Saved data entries
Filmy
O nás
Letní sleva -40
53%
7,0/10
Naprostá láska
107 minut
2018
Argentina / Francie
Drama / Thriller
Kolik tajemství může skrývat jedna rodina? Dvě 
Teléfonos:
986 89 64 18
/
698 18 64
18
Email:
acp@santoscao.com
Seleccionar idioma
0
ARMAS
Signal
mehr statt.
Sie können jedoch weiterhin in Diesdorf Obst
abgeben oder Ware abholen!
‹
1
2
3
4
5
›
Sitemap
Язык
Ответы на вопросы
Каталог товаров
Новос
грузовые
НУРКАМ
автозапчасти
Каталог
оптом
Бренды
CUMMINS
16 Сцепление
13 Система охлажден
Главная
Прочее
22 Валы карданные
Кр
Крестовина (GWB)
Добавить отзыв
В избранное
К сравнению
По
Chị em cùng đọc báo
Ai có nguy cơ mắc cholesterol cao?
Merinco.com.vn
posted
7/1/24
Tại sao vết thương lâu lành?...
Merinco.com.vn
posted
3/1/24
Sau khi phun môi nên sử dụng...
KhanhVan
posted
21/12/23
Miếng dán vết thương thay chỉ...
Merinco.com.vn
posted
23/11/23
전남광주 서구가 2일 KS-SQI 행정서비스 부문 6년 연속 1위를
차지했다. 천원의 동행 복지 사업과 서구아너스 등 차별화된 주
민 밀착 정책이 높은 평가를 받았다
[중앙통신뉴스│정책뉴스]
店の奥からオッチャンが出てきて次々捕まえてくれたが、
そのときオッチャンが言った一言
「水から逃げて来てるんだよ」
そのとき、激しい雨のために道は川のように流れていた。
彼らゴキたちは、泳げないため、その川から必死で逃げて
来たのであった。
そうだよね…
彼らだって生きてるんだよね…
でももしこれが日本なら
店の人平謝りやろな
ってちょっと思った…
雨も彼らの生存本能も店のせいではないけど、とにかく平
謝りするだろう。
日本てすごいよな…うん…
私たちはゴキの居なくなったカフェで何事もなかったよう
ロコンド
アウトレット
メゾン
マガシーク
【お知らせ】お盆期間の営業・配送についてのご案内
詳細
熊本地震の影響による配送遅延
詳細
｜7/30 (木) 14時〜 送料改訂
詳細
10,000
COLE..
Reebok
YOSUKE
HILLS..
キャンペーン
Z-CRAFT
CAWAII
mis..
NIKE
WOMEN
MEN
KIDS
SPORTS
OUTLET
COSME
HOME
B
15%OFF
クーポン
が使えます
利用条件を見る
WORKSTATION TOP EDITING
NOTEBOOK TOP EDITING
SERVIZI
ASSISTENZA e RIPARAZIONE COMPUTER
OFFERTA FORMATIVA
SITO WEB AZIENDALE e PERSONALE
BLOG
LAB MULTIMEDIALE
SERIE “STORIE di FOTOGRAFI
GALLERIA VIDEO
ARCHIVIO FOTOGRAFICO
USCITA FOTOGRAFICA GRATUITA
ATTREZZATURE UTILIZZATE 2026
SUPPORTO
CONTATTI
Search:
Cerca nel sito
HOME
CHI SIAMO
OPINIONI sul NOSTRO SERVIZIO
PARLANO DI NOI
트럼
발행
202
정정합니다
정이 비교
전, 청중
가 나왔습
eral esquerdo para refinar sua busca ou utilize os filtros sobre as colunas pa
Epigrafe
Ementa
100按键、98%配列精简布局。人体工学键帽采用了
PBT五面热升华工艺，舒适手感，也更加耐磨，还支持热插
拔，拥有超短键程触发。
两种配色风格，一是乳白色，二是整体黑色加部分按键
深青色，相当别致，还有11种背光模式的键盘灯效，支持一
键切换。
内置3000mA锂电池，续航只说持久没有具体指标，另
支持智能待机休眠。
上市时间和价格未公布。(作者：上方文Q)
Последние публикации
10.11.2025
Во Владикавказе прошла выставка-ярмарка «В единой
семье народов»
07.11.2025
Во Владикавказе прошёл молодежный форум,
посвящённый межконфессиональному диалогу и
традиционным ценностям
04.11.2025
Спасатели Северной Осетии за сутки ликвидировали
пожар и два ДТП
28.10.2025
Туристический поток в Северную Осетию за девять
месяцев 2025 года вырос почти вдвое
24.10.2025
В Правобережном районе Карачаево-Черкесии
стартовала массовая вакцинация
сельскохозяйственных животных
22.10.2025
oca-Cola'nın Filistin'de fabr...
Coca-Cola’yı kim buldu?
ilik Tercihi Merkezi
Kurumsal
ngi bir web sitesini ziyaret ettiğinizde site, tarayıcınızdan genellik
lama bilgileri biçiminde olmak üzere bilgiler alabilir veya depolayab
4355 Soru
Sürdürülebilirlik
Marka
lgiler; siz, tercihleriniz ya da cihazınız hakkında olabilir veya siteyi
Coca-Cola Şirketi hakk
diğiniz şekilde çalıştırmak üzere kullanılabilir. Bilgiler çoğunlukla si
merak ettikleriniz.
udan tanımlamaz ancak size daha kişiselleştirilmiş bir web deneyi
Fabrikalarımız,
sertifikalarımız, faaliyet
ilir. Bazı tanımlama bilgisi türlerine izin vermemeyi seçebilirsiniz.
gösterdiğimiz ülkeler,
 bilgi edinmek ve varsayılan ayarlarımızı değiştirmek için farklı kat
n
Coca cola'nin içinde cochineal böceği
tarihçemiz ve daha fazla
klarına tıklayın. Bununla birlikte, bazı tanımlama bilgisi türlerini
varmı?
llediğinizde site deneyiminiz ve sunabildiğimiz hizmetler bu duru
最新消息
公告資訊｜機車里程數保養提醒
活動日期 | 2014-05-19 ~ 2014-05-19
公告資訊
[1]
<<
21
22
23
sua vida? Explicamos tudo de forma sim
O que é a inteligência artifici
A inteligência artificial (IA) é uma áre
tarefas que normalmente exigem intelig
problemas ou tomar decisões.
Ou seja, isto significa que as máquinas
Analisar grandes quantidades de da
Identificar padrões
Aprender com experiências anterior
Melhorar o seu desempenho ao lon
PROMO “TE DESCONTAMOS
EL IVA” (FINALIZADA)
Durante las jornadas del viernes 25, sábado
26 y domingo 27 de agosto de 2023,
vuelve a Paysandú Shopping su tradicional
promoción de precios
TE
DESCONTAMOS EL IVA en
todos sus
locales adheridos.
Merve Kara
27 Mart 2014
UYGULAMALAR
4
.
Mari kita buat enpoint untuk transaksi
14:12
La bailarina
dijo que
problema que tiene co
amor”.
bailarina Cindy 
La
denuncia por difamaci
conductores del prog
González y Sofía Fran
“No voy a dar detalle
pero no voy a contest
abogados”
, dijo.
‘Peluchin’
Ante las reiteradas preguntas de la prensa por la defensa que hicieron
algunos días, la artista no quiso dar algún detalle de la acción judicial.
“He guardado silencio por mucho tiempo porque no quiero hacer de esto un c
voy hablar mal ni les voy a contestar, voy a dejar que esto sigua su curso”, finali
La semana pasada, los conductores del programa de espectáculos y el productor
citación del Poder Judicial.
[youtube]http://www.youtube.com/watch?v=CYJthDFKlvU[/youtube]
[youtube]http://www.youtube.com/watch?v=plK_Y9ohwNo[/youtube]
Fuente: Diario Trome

• **WHAT TO PRODUCE**
Character for character, reproduce all of the lines above.

• **OUTPUT**
Filmy
O nás
Letní sleva -40
53%
7,0/10
Naprostá láska
107 minut
2018
Argentina / Francie
Drama / Thriller
Kolik tajemství může skrývat jedna rodina? Dvě 
Teléfonos:
986 89 64 18
/
698 18 64
18
Email:
acp@santoscao.com
Seleccionar idioma
0
ARMAS
Signal
mehr statt.
Sie können jedoch weiterhin in Diesdorf Obst
abgeben oder Ware abholen!
‹
1
2
3
4
5
›
Sitemap
Язык
Ответы на вопросы
Каталог товаров
Новос
грузовые
НУРКАМ
автозапчасти
Каталог
оптом
Бренды
CUMMINS
16 Сцепление
13 Система охлажден
Главная
Прочее
22 Валы карданные
Кр
Крестовина (GWB)
Добавить отзыв
В избранное
К сравнению
По
Chị em cùng đọc báo
Ai có nguy cơ mắc cholesterol cao?
Merinco.com.vn
posted
7/1/24
Tại sao vết thương lâu lành?...
Merinco.com.vn
posted
3/1/24
Sau khi phun môi nên sử dụng...
KhanhVan
posted
21/12/23
Miếng dán vết thương thay chỉ...
Merinco.com.vn
posted
23/11/23
전남광주 서구가 2일 KS-SQI 행정서비스 부문 6년 연속 1위를
차지했다. 천원의 동행 복지 사업과 서구아너스 등 차별화된 주
민 밀착 정책이 높은 평가를 받았다
[중앙통신뉴스│정책뉴스]
店の奥からオッチャンが出てきて次々捕まえてくれたが、
そのときオッチャンが言った一言
「水から逃げて来てるんだよ」
そのとき、激しい雨のために道は川のように流れていた。
彼らゴキたちは、泳げないため、その川から必死で逃げて
来たのであった。
そうだよね…
彼らだって生きてるんだよね…
でももしこれが日本なら
店の人平謝りやろな
ってちょっと思った…
雨も彼らの生存本能も店のせいではないけど、とにかく平
謝りするだろう。
日本てすごいよな…うん…
私たちはゴキの居なくなったカフェで何事もなかったよう
ロコンド
アウトレット
メゾン
マガシーク
【お知らせ】お盆期間の営業・配送についてのご案内
詳細
熊本地震の影響による配送遅延
詳細
｜7/30 (木) 14時〜 送料改訂
詳細
10,000
COLE..
Reebok
YOSUKE
HILLS..
キャンペーン
Z-CRAFT
CAWAII
mis..
NIKE
WOMEN
MEN
KIDS
SPORTS
OUTLET
COSME
HOME
B
15%OFF
クーポン
が使えます
利用条件を見る
WORKSTATION TOP EDITING
NOTEBOOK TOP EDITING
SERVIZI
ASSISTENZA e RIPARAZIONE COMPUTER
OFFERTA FORMATIVA
SITO WEB AZIENDALE e PERSONALE
BLOG
LAB MULTIMEDIALE
SERIE “STORIE di FOTOGRAFI
GALLERIA VIDEO
ARCHIVIO FOTOGRAFICO
USCITA FOTOGRAFICA GRATUITA
ATTREZZATURE UTILIZZATE 2026
SUPPORTO
CONTATTI
Search:
Cerca nel sito
HOME
CHI SIAMO
OPINIONI sul NOSTRO SERVIZIO
PARLANO DI NOI
트럼
발행
202
정정합니다
정이 비교
전, 청중
가 나왔습
eral esquerdo para refinar sua busca ou utilize os filtros sobre as colunas pa
Epigrafe
Ementa
100按键、98%配列精简布局。人体工学键帽采用了
PBT五面热升华工艺，舒适手感，也更加耐磨，还支持热插
拔，拥有超短键程触发。
两种配色风格，一是乳白色，二是整体黑色加部分按键
深青色，相当别致，还有11种背光模式的键盘灯效，支持一
键切换。
内置3000mA锂电池，续航只说持久没有具体指标，另
支持智能待机休眠。
上市时间和价格未公布。(作者：上方文Q)
Последние публикации
10.11.2025
Во Владикавказе прошла выставка-ярмарка «В единой
семье народов»
07.11.2025
Во Владикавказе прошёл молодежный форум,
посвящённый межконфессиональному диалогу и
традиционным ценностям
04.11.2025
Спасатели Северной Осетии за сутки ликвидировали
пожар и два ДТП
28.10.2025
Туристический поток в Северную Осетию за девять
месяцев 2025 года вырос почти вдвое
24.10.2025
В Правобережном районе Карачаево-Черкесии
стартовала массовая вакцинация
сельскохозяйственных животных
22.10.2025
oca-Cola'nın Filistin'de fabr...
Coca-Cola’yı kim buldu?
ilik Tercihi Merkezi
Kurumsal
ngi bir web sitesini ziyaret ettiğinizde site, tarayıcınızdan genellik
lama bilgileri biçiminde olmak üzere bilgiler alabilir veya depolayab
4355 Soru
Sürdürülebilirlik
Marka
lgiler; siz, tercihleriniz ya da cihazınız hakkında olabilir veya siteyi
Coca-Cola Şirketi hakk
diğiniz şekilde çalıştırmak üzere kullanılabilir. Bilgiler çoğunlukla si
merak ettikleriniz.
udan tanımlamaz ancak size daha kişiselleştirilmiş bir web deneyi
Fabrikalarımız,
sertifikalarımız, faaliyet
ilir. Bazı tanımlama bilgisi türlerine izin vermemeyi seçebilirsiniz.
gösterdiğimiz ülkeler,
 bilgi edinmek ve varsayılan ayarlarımızı değiştirmek için farklı kat
n
Coca cola'nin içinde cochineal böceği
tarihçemiz ve daha fazla
klarına tıklayın. Bununla birlikte, bazı tanımlama bilgisi türlerini
varmı?
llediğinizde site deneyiminiz ve sunabildiğimiz hizmetler bu duru
最新消息
公告資訊｜機車里程數保養提醒
活動日期 | 2014-05-19 ~ 2014-05-19
公告資訊
[1]
<<
21
22
23
sua vida? Explicamos tudo de forma sim
O que é a inteligência artifici
A inteligência artificial (IA) é uma áre
tarefas que normalmente exigem intelig
problemas ou tomar decisões.
Ou seja, isto significa que as máquinas
Analisar grandes quantidades de da
Identificar padrões
Aprender com experiências anterior
Melhorar o seu desempenho ao lon
PROMO “TE DESCONTAMOS
EL IVA” (FINALIZADA)
Durante las jornadas del viernes 25, sábado
26 y domingo 27 de agosto de 2023,
vuelve a Paysandú Shopping su tradicional
promoción de precios
TE
DESCONTAMOS EL IVA en
todos sus
locales adheridos.
Merve Kara
27 Mart 2014
UYGULAMALAR
4
.
Mari kita buat enpoint untuk transaksi
14:12
La bailarina
dijo que
problema que tiene co
amor”.
bailarina Cindy 
La
denuncia por difamaci
conductores del prog
González y Sofía Fran
“No voy a dar detalle
pero no voy a contest
abogados”
, dijo.
‘Peluchin’
Ante las reiteradas preguntas de la prensa por la defensa que hicieron
algunos días, la artista no quiso dar algún detalle de la acción judicial.
“He guardado silencio por mucho tiempo porque no quiero hacer de esto un c
voy hablar mal ni les voy a contestar, voy a dejar que esto sigua su curso”, finali
La semana pasada, los conductores del programa de espectáculos y el productor
citación del Poder Judicial.
[youtube]http://www.youtube.com/watch?v=CYJthDFKlvU[/youtube]
[youtube]http://www.youtube.com/watch?v=plK_Y9ohwNo[/youtube]
Fuente: Diario Trome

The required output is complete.